[YOUR TASK]
Reproduce, with no edits, the line that contains "sol, l’opérateur ne s’expose à aucun danger." and all the lines that follow it, ending with the last line of the records.

━━━━━ RAW DATA ━━━━━

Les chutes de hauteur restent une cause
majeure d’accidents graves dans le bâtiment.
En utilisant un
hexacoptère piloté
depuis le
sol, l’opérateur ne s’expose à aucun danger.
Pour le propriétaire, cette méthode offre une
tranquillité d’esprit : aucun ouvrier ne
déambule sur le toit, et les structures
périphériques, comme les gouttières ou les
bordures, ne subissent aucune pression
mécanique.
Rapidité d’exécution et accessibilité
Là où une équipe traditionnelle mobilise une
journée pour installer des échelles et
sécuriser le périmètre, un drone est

━━━━━

[WRITTEN RESPONSE]
sol, l’opérateur ne s’expose à aucun danger.
Pour le propriétaire, cette méthode offre une
tranquillité d’esprit : aucun ouvrier ne
déambule sur le toit, et les structures
périphériques, comme les gouttières ou les
bordures, ne subissent aucune pression
mécanique.
Rapidité d’exécution et accessibilité
Là où une équipe traditionnelle mobilise une
journée pour installer des échelles et
sécuriser le périmètre, un drone est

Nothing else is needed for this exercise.